== About this task ==
Go through the data below and copy each line that includes "values".

** Material for this exercise follows **

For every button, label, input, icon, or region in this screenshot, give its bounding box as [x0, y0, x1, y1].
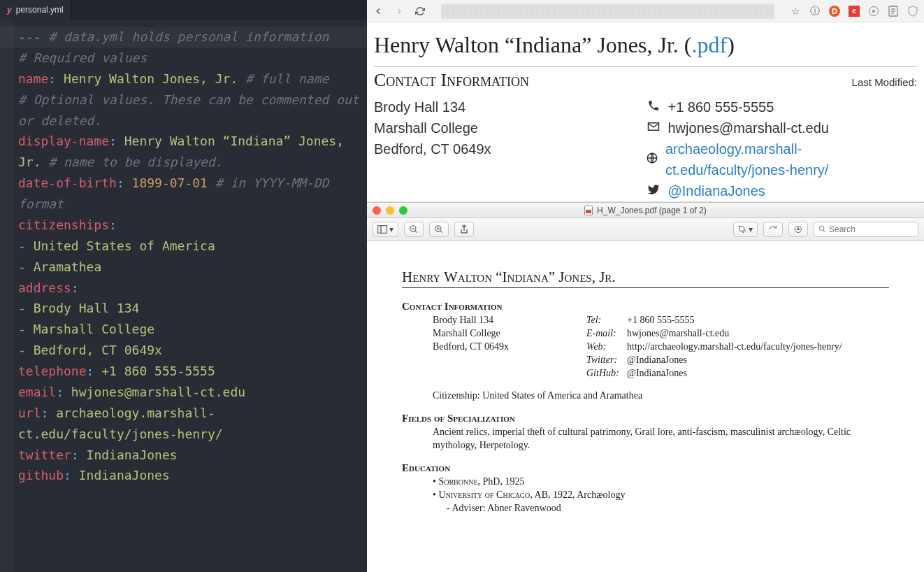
code-comment: # Optional values. These can be commente…: [18, 92, 367, 128]
code-content[interactable]: --- # data.yml holds personal informatio…: [18, 27, 367, 486]
highlight-button[interactable]: ▾: [733, 222, 758, 237]
email-value[interactable]: hwjones@marshall-ct.edu: [668, 117, 829, 138]
svg-rect-6: [586, 210, 591, 213]
phone-icon: [646, 96, 661, 117]
document-icon[interactable]: [888, 6, 899, 17]
yaml-value: IndianaJones: [71, 468, 170, 482]
search-icon: [818, 225, 826, 233]
pdf-search-input[interactable]: [829, 224, 906, 234]
zoom-out-button[interactable]: [404, 222, 424, 237]
pdf-label-twitter: Twitter:: [586, 354, 627, 367]
svg-point-17: [819, 226, 823, 230]
svg-line-10: [415, 230, 417, 232]
right-pane: ☆ ⓘ D e Henry Walton “Indiana” Jones, Jr…: [367, 0, 924, 572]
pdf-file-icon: [584, 206, 593, 215]
code-editor: y personal.yml --- # data.yml holds pers…: [0, 0, 367, 572]
pdf-viewer-window: H_W_Jones.pdf (page 1 of 2) ▾ ▾ Henry Wa…: [367, 202, 924, 572]
pdf-value-email: hwjones@marshall-ct.edu: [627, 327, 729, 341]
svg-rect-7: [378, 225, 387, 233]
maximize-window-button[interactable]: [399, 206, 407, 215]
yaml-value: +1 860 555-5555: [94, 364, 215, 378]
pdf-edu-adviser: Adviser: Abner Ravenwood: [447, 502, 889, 515]
yaml-list-item: Brody Hall 134: [26, 301, 140, 315]
twitter-icon: [646, 180, 661, 201]
yaml-key: address: [18, 280, 71, 295]
shield-icon[interactable]: [907, 6, 918, 17]
markup-button[interactable]: [788, 222, 808, 237]
pdf-value-web: http://archaeology.marshall-ct.edu/facul…: [627, 341, 842, 354]
editor-body[interactable]: --- # data.yml holds personal informatio…: [0, 20, 367, 572]
url-bar[interactable]: [441, 3, 774, 19]
contact-grid: Brody Hall 134 Marshall College Bedford,…: [374, 96, 917, 201]
editor-tab-label: personal.yml: [16, 5, 64, 15]
rotate-button[interactable]: [763, 222, 783, 237]
pdf-search-box[interactable]: [814, 222, 918, 237]
yaml-key: twitter: [18, 448, 71, 462]
share-button[interactable]: [454, 222, 474, 237]
pdf-address-line: Brody Hall 134: [433, 314, 586, 327]
address-line: Bedford, CT 0649x: [374, 138, 646, 159]
paren: (: [684, 32, 692, 57]
yaml-value: 1899-07-01: [124, 176, 208, 190]
duckduckgo-icon[interactable]: D: [829, 6, 840, 17]
globe-icon: [646, 149, 658, 170]
pdf-page[interactable]: Henry Walton “Indiana” Jones, Jr. Contac…: [367, 241, 924, 572]
info-icon[interactable]: ⓘ: [809, 6, 821, 17]
close-window-button[interactable]: [373, 206, 381, 215]
pdf-toolbar: ▾ ▾: [367, 218, 924, 241]
pdf-citizenship: Citizenship: United States of America an…: [433, 389, 889, 403]
pdf-section-education: Education: [402, 462, 889, 474]
yaml-key: github: [18, 468, 64, 482]
pdf-value-github: @IndianaJones: [627, 367, 687, 380]
pdf-edu-school: University of Chicago: [438, 489, 530, 500]
pdf-contact-grid: Brody Hall 134 Marshall College Bedford,…: [433, 314, 889, 380]
paren: ): [727, 32, 735, 57]
pdf-label-web: Web:: [586, 341, 627, 354]
address-line: Marshall College: [374, 117, 646, 138]
yaml-list-item: Bedford, CT 0649x: [26, 343, 162, 357]
email-icon: [646, 117, 661, 138]
yaml-key: citizenships: [18, 217, 109, 232]
yaml-key: name: [18, 71, 48, 86]
extension-icons: ☆ ⓘ D e: [790, 6, 918, 17]
star-icon[interactable]: ☆: [790, 6, 801, 17]
pdf-section-contact: Contact Information: [402, 301, 889, 313]
section-title: Contact Information: [374, 70, 529, 91]
yaml-value: archaeology.marshall-ct.edu/faculty/jone…: [18, 406, 223, 441]
yaml-key: url: [18, 406, 41, 420]
pdf-label-github: GitHub:: [586, 367, 627, 380]
forward-button[interactable]: [394, 6, 405, 17]
sidebar-toggle-button[interactable]: ▾: [373, 222, 398, 237]
website-link[interactable]: archaeology.marshall-ct.edu/faculty/jone…: [665, 138, 917, 180]
circle-dot-icon[interactable]: [868, 6, 879, 17]
reload-button[interactable]: [414, 6, 426, 17]
minimize-window-button[interactable]: [386, 206, 394, 215]
window-controls: [373, 206, 407, 215]
last-modified-label: Last Modified:: [852, 76, 917, 88]
address-line: Brody Hall 134: [374, 96, 646, 117]
address-column: Brody Hall 134 Marshall College Bedford,…: [374, 96, 646, 201]
yaml-value: IndianaJones: [79, 448, 178, 462]
back-button[interactable]: [373, 6, 384, 17]
pdf-label-tel: Tel:: [586, 314, 627, 327]
zoom-in-button[interactable]: [429, 222, 449, 237]
yaml-list-item: Aramathea: [26, 259, 101, 274]
editor-tab-file[interactable]: y personal.yml: [0, 0, 71, 20]
pdf-edu-school: Sorbonne: [438, 476, 477, 487]
twitter-link[interactable]: @IndianaJones: [668, 180, 765, 201]
yaml-list-item: Marshall College: [26, 322, 154, 336]
svg-line-13: [440, 230, 442, 232]
page-title-name: Henry Walton “Indiana” Jones, Jr.: [374, 32, 684, 57]
code-comment: # full name: [238, 71, 329, 86]
code-comment: # data.yml holds personal information: [41, 29, 329, 44]
pdf-titlebar[interactable]: H_W_Jones.pdf (page 1 of 2): [367, 203, 924, 218]
extension-e-icon[interactable]: e: [849, 6, 860, 17]
section-header: Contact Information Last Modified:: [374, 66, 917, 91]
pdf-label-email: E-mail:: [586, 327, 627, 341]
url-blurred-content: [441, 3, 774, 19]
svg-line-18: [823, 230, 825, 232]
yaml-doc-start: ---: [18, 29, 41, 44]
pdf-value-tel: +1 860 555-5555: [627, 314, 695, 327]
code-comment: # Required values: [18, 50, 147, 65]
pdf-link[interactable]: .pdf: [691, 32, 727, 57]
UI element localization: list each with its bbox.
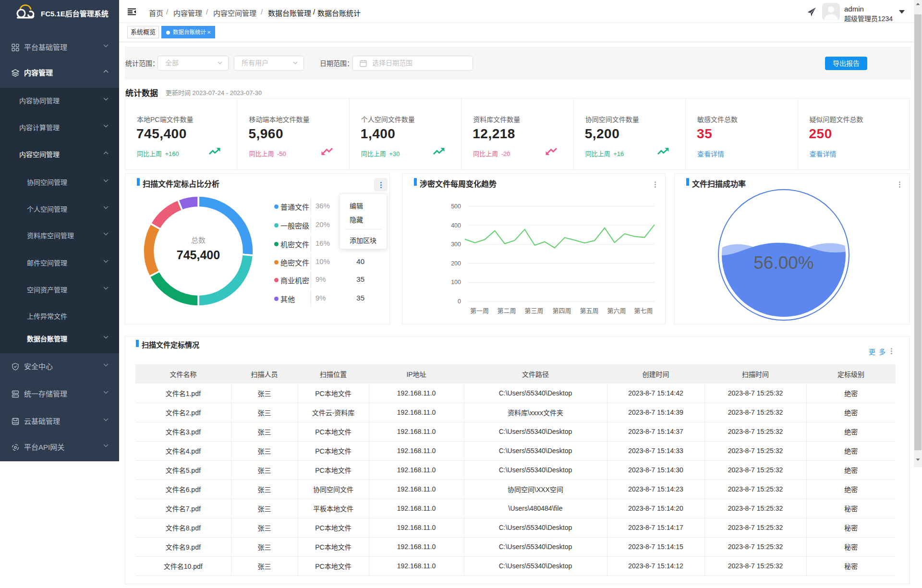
svg-text:第五周: 第五周	[580, 307, 598, 314]
svg-text:100: 100	[451, 279, 461, 286]
svg-text:第七周: 第七周	[634, 307, 653, 314]
svg-text:总数: 总数	[191, 236, 206, 244]
svg-text:第二周: 第二周	[497, 307, 516, 314]
svg-text:第一周: 第一周	[470, 307, 489, 314]
svg-text:400: 400	[451, 222, 461, 229]
svg-text:0: 0	[458, 298, 461, 305]
svg-text:745,400: 745,400	[177, 248, 220, 262]
svg-text:第三周: 第三周	[524, 307, 543, 314]
svg-text:56.00%: 56.00%	[753, 253, 814, 273]
svg-text:第六周: 第六周	[607, 307, 626, 314]
svg-text:300: 300	[451, 241, 461, 248]
svg-text:500: 500	[451, 203, 461, 210]
svg-text:200: 200	[451, 260, 461, 267]
svg-text:第四周: 第四周	[552, 307, 571, 314]
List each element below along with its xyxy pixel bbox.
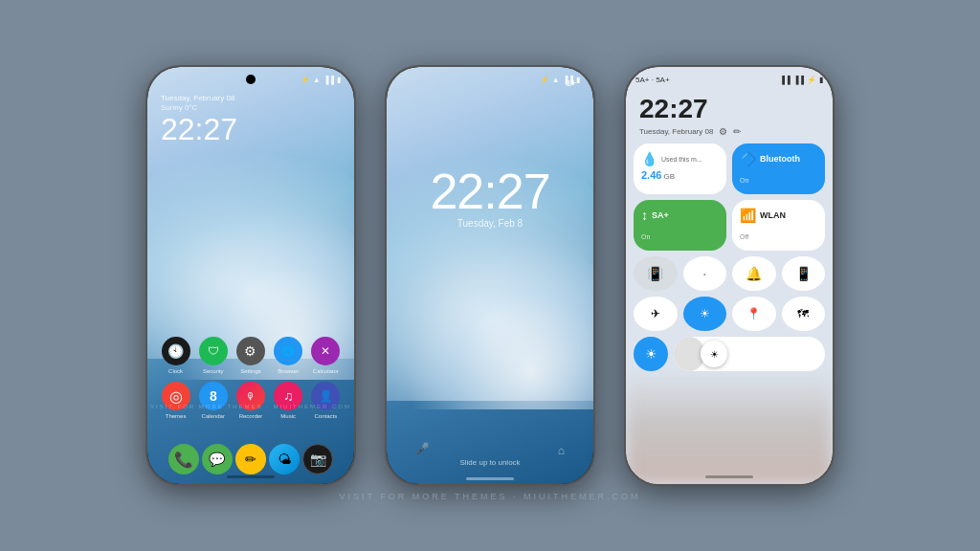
cc-brightness-btn[interactable]: ☀ [683, 297, 727, 331]
clock-label: Clock [168, 368, 183, 374]
app-recorder[interactable]: 🎙 Recorder [234, 382, 268, 419]
cc-status-bar: 5A+ · 5A+ ▐▐ ▐▐ ⚡ ▮ [626, 67, 833, 88]
slide-unlock[interactable]: Slide up to unlock [387, 458, 593, 467]
dock: 📞 💬 ✏ 🌤 📷 [147, 444, 354, 474]
cc-icon-row: 📳 · 🔔 📱 [634, 256, 825, 291]
cc-data-header: 💧 Used this m... [641, 151, 719, 166]
app-music[interactable]: ♫ Music [271, 382, 305, 419]
cc-brightness-slider[interactable]: ☀ [674, 337, 825, 371]
cc-date-row: Tuesday, February 08 ⚙ ✏ [639, 126, 741, 137]
app-contacts[interactable]: 👤 Contacts [308, 382, 343, 419]
cc-data-tile[interactable]: 💧 Used this m... 2.46 GB [634, 143, 726, 194]
cc-sa-tile[interactable]: ↕ SA+ On [634, 200, 726, 251]
phone-3: 5A+ · 5A+ ▐▐ ▐▐ ⚡ ▮ 22:27 Tuesday, Febru… [624, 65, 835, 486]
app-browser[interactable]: 🌐 Browser [271, 337, 305, 374]
cc-date-text: Tuesday, February 08 [639, 127, 713, 136]
signal-icon: ▐▐ [323, 76, 334, 84]
phone1-day: Tuesday, February 08 [161, 94, 237, 102]
themes-label: Themes [166, 413, 187, 419]
cc-wlan-header: 📶 WLAN [740, 208, 817, 223]
cc-airplane-btn[interactable]: ✈ [634, 297, 678, 331]
cc-dot-btn[interactable]: · [683, 256, 727, 291]
cc-wlan-tile[interactable]: 📶 WLAN Off [732, 200, 825, 251]
wave-blob-2b [408, 221, 593, 408]
cc-vibrate-btn[interactable]: 📳 [634, 256, 678, 291]
app-clock[interactable]: 🕙 Clock [159, 337, 193, 374]
cc-bluetooth-tile[interactable]: 🔷 Bluetooth On [732, 143, 825, 194]
browser-label: Browser [278, 368, 299, 374]
bat-icon-2: ▮ [576, 76, 580, 84]
app-themes[interactable]: ◎ Themes [159, 382, 193, 419]
cc-data-icon: 💧 [641, 151, 657, 166]
wifi-icon-2: ▲ [552, 76, 560, 84]
cc-brightness-row: ☀ ☀ [634, 337, 825, 371]
cc-bright-icon[interactable]: ☀ [634, 337, 668, 371]
recorder-label: Recorder [239, 413, 263, 419]
cc-wlan-icon: 📶 [740, 208, 756, 223]
cc-data-unit: GB [663, 172, 675, 181]
security-icon: 🛡 [199, 337, 228, 365]
oneplus-logo: 1+ [567, 73, 576, 90]
cc-data-value-row: 2.46 GB [641, 169, 719, 181]
app-security[interactable]: 🛡 Security [196, 337, 231, 374]
dock-weather[interactable]: 🌤 [269, 444, 300, 474]
status-right-1: ⚡ ▲ ▐▐ ▮ [301, 76, 341, 84]
clock-icon: 🕙 [162, 337, 190, 365]
cc-time: 22:27 [639, 94, 708, 124]
cc-sa-icon: ↕ [641, 208, 648, 223]
cc-row-1: 💧 Used this m... 2.46 GB 🔷 Bluetooth On [634, 143, 825, 194]
cc-bt-symbol: 🔷 [740, 151, 756, 166]
cc-phone-btn[interactable]: 📱 [782, 256, 826, 291]
cc-bt-header: 🔷 Bluetooth [740, 151, 817, 166]
home-indicator-1 [227, 475, 275, 478]
bt-icon-2: ⚡ [540, 76, 549, 84]
cc-tiles: 💧 Used this m... 2.46 GB 🔷 Bluetooth On [634, 143, 825, 377]
watermark-1: VISIT FOR MORE THEMES · MIUITHEMER.COM [147, 404, 354, 409]
home-indicator-3 [705, 475, 753, 478]
cc-sa-label: SA+ [652, 210, 669, 220]
app-calendar[interactable]: 8 Calendar [196, 382, 231, 419]
bluetooth-icon: ⚡ [301, 76, 310, 84]
cc-map-btn[interactable]: 🗺 [782, 297, 826, 331]
home-icon: ⌂ [558, 444, 565, 457]
phone-2: ⚡ ▲ ▐▐ ▮ 1+ 22:27 Tuesday, Feb 8 Slide u… [385, 65, 595, 486]
cc-sa-header: ↕ SA+ [641, 208, 719, 223]
cc-bottom-blur [626, 369, 833, 484]
cc-edit-icon[interactable]: ✏ [733, 126, 741, 137]
cc-sa-status-row: On [641, 226, 719, 243]
phone2-time: 22:27 [387, 163, 593, 220]
settings-label: Settings [240, 368, 261, 374]
cc-wifi-icon: ▐▐ [779, 76, 790, 84]
punch-hole-1 [246, 75, 256, 84]
calendar-label: Calendar [202, 413, 225, 419]
phone1-datetime: Tuesday, February 08 Sunny 0°C 22:27 [161, 94, 237, 144]
status-bar-2: ⚡ ▲ ▐▐ ▮ [387, 67, 593, 88]
settings-icon: ⚙ [236, 337, 265, 365]
cc-slider-thumb[interactable]: ☀ [701, 341, 727, 367]
cc-bt-status: On [740, 177, 748, 184]
app-settings[interactable]: ⚙ Settings [234, 337, 268, 374]
cc-location-btn[interactable]: 📍 [732, 297, 776, 331]
cc-status-icons: ▐▐ ▐▐ ⚡ ▮ [779, 76, 823, 84]
dock-camera[interactable]: 📷 [302, 444, 333, 474]
cc-data-value: 2.46 [641, 169, 661, 181]
dock-notes[interactable]: ✏ [235, 444, 266, 474]
cc-wlan-status-row: Off [740, 226, 817, 243]
cc-sa-status: On [641, 233, 650, 240]
mic-icon: 🎤 [415, 442, 430, 455]
cc-carrier: 5A+ · 5A+ [635, 76, 670, 84]
app-calculator[interactable]: ✕ Calculator [308, 337, 343, 374]
cc-wlan-label: WLAN [760, 210, 786, 220]
dock-phone[interactable]: 📞 [168, 444, 199, 474]
cc-bell-btn[interactable]: 🔔 [732, 256, 776, 291]
browser-icon: 🌐 [274, 337, 302, 365]
music-label: Music [280, 413, 296, 419]
cc-settings-icon[interactable]: ⚙ [719, 126, 727, 137]
dock-messages[interactable]: 💬 [202, 444, 233, 474]
cc-slider-fill [674, 337, 704, 371]
calculator-label: Calculator [313, 368, 339, 374]
cc-action-row: ✈ ☀ 📍 🗺 [634, 297, 825, 331]
battery-icon: ▮ [337, 76, 341, 84]
app-row-1: 🕙 Clock 🛡 Security ⚙ Settings 🌐 Browser … [157, 337, 345, 374]
cc-data-label: Used this m... [661, 156, 702, 163]
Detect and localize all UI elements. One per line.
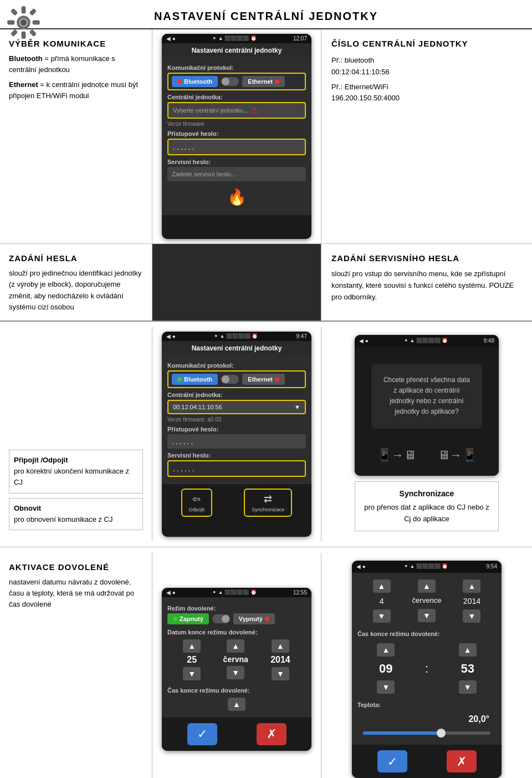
sync-heading: Synchronizace [361, 487, 493, 500]
section2-center [152, 244, 321, 321]
phone4-d3-down[interactable]: ▼ [463, 609, 480, 623]
phone2-bt-dot [177, 377, 182, 382]
phone1-ethernet-btn[interactable]: Ethernet [242, 76, 285, 87]
phone3-month-down[interactable]: ▼ [227, 666, 244, 679]
phone2-firmware: Verze firmware: a0.03 [167, 416, 306, 423]
disconnect-icon: ⇦ [192, 493, 201, 505]
phone3-time-up: ▲ [167, 695, 306, 713]
phone2-bluetooth-btn[interactable]: Bluetooth [172, 374, 218, 385]
phone1-password-input[interactable]: ...... [167, 139, 306, 155]
phone-screen-3: ◀ ● ✦ ▲ ⬛⬛⬛⬛ ⏰ 12:55 Režim dovolené: Zap… [162, 588, 311, 751]
phone1-bluetooth-btn[interactable]: Bluetooth [172, 76, 218, 87]
phone1-service-input[interactable]: Zadeite servisní heslo... [167, 167, 306, 181]
phone3-time-up-btn[interactable]: ▲ [228, 698, 245, 711]
phone4-d2-down[interactable]: ▼ [418, 609, 436, 622]
sync-status-bar: ◀ ● ✦ ▲ ⬛⬛⬛⬛ ⏰ 9:48 [355, 335, 499, 347]
phone3-day-up[interactable]: ▲ [183, 639, 201, 653]
phone2-body: Komunikační protokol: Bluetooth Ethernet [162, 354, 311, 484]
phone3-year-down[interactable]: ▼ [272, 667, 289, 680]
phone1-title: Nastavení centrální jednotky [162, 43, 311, 57]
phone3-month-up[interactable]: ▲ [227, 639, 244, 653]
phone3-confirm-btn[interactable]: ✓ [187, 723, 217, 745]
phone3-time: 12:55 [293, 589, 307, 596]
phone4-cancel-btn[interactable]: ✗ [447, 750, 477, 772]
phone4-status-bar: ◀ ● ✦ ▲ ⬛⬛⬛⬛ ⏰ 9:54 [352, 561, 502, 573]
section1-right: ČÍSLO CENTRÁLNÍ JEDNOTKY Př.: bluetooth … [321, 29, 532, 243]
phone4-time-label: Čas konce režimu dovolené: [357, 629, 496, 639]
sync-phone-icon: 📱→🖥 [377, 445, 416, 465]
phone3-month-col: ▲ června ▼ [223, 639, 248, 680]
phone3-date-label: Datum konce režimu dovolené: [167, 629, 306, 635]
phone2-password-input[interactable]: ...... [167, 434, 306, 449]
phone4-hour-val: 09 [379, 659, 392, 678]
phone3-mode-label: Režim dovolené: [167, 605, 306, 612]
slider-fill [363, 731, 439, 735]
main-grid: VÝBĚR KOMUNIKACE Bluetooth = přímá komun… [0, 29, 532, 778]
phone4-d1-down[interactable]: ▼ [373, 609, 391, 623]
section3-refresh-label: Obnovit [14, 503, 138, 514]
phone2-password-label: Přístupové heslo: [167, 426, 306, 433]
phone1-protocol-row: Bluetooth Ethernet [167, 73, 306, 90]
phone2-status-icons: ✦ ▲ ⬛⬛⬛⬛ ⏰ [214, 333, 258, 339]
phone2-central-value[interactable]: 00:12:04:11:10:56 ▼ [167, 400, 306, 414]
section1-right-heading: ČÍSLO CENTRÁLNÍ JEDNOTKY [331, 37, 522, 50]
phone4-d2-up[interactable]: ▲ [418, 579, 436, 593]
gear-icon [6, 4, 44, 43]
phone1-time: 12:07 [293, 35, 307, 42]
phone2-service-label: Servisní heslo: [167, 452, 306, 459]
phone3-off-btn[interactable]: Vypnutý [233, 613, 275, 624]
phone4-min-up[interactable]: ▲ [459, 643, 477, 657]
phone2-ethernet-btn[interactable]: Ethernet [242, 374, 285, 385]
svg-rect-5 [11, 8, 18, 16]
phone3-on-btn[interactable]: Zapnutý [167, 613, 209, 624]
phone4-temp-slider[interactable] [357, 726, 496, 740]
phone1-central-input[interactable]: Vyberte centrální jednotku... ⚠ [167, 102, 306, 119]
section3-phone: ◀ ● ✦ ▲ ⬛⬛⬛⬛ ⏰ 9:47 Nastavení centrální … [152, 327, 321, 541]
phone3-day-val: 25 [187, 655, 197, 665]
phone3-cancel-btn[interactable]: ✗ [257, 723, 287, 745]
slider-thumb[interactable] [437, 729, 446, 738]
phone2-service-input[interactable]: ...... [167, 460, 306, 477]
phone4-d3-up[interactable]: ▲ [463, 579, 480, 593]
svg-rect-6 [29, 8, 37, 16]
section4-row: AKTIVACE DOVOLENÉ nastavení datumu návra… [0, 547, 532, 778]
bluetooth-label: Bluetooth [9, 54, 43, 63]
phone3-body: Režim dovolené: Zapnutý Vypnutý [162, 597, 311, 718]
phone3-on-dot [173, 617, 177, 621]
phone4-hour-up[interactable]: ▲ [377, 643, 395, 657]
ethernet-example-label: Př.: Ethernet/WiFi [331, 83, 388, 91]
phone3-year-up[interactable]: ▲ [272, 639, 289, 653]
sync-dialog-screen: ◀ ● ✦ ▲ ⬛⬛⬛⬛ ⏰ 9:48 Chcete přenést všech… [355, 335, 499, 476]
phone2-sync-btn[interactable]: ⇄ Synchronizace [244, 489, 292, 517]
phone1-toggle[interactable] [221, 77, 239, 86]
phone1-firmware-label: Verze firmware [167, 121, 306, 127]
phone4-min-val: 53 [461, 659, 474, 678]
phone3-mode-row: Zapnutý Vypnutý [167, 613, 306, 624]
sync-icons: 📱→🖥 🖥→📱 [360, 440, 493, 470]
phone4-min-col: ▲ 53 ▼ [459, 643, 477, 694]
phone2-central-label: Centrální jednotka: [167, 391, 306, 398]
svg-rect-7 [11, 29, 18, 37]
section3-connect-label: Připojit /Odpojit [14, 455, 138, 466]
phone4-min-down[interactable]: ▼ [459, 680, 477, 694]
phone4-confirm-btn[interactable]: ✓ [377, 750, 407, 772]
phone4-d2: ▲ července ▼ [412, 579, 442, 623]
phone4-d1-up[interactable]: ▲ [373, 579, 391, 593]
phone3-day-down[interactable]: ▼ [183, 667, 201, 680]
phone2-toggle[interactable] [221, 375, 239, 384]
phone2-disconnect-btn[interactable]: ⇦ Odpojit [181, 489, 213, 517]
section4-phone3: ◀ ● ✦ ▲ ⬛⬛⬛⬛ ⏰ 12:55 Režim dovolené: Zap… [152, 553, 321, 778]
phone4-hour-down[interactable]: ▼ [377, 680, 395, 694]
phone4-action-row: ✓ ✗ [352, 745, 502, 778]
phone1-status-bar: ◀ ● ✦ ▲ ⬛⬛⬛⬛ ⏰ 12:07 [162, 34, 311, 43]
sync-dialog-text: Chcete přenést všechna data z aplikace d… [371, 364, 482, 429]
section3-right: ◀ ● ✦ ▲ ⬛⬛⬛⬛ ⏰ 9:48 Chcete přenést všech… [321, 327, 532, 541]
phone3-toggle[interactable] [212, 614, 230, 623]
phone1-warning-icon: ⚠ [251, 106, 258, 115]
phone1-password-label: Přístupové heslo: [167, 130, 306, 137]
ethernet-label: Ethernet [9, 80, 38, 89]
svg-point-10 [21, 19, 26, 25]
phone1-status-icons: ✦ ▲ ⬛⬛⬛⬛ ⏰ [212, 35, 256, 42]
page-title: NASTAVENÍ CENTRÁLNÍ JEDNOTKY [0, 0, 532, 29]
sync-icon: ⇄ [264, 493, 272, 505]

** End of Material for this exercise **

== Answer section ==
code-comment: # Optional values. These can be commente…: [18, 92, 367, 128]
code-comment: # Required values: [18, 50, 147, 65]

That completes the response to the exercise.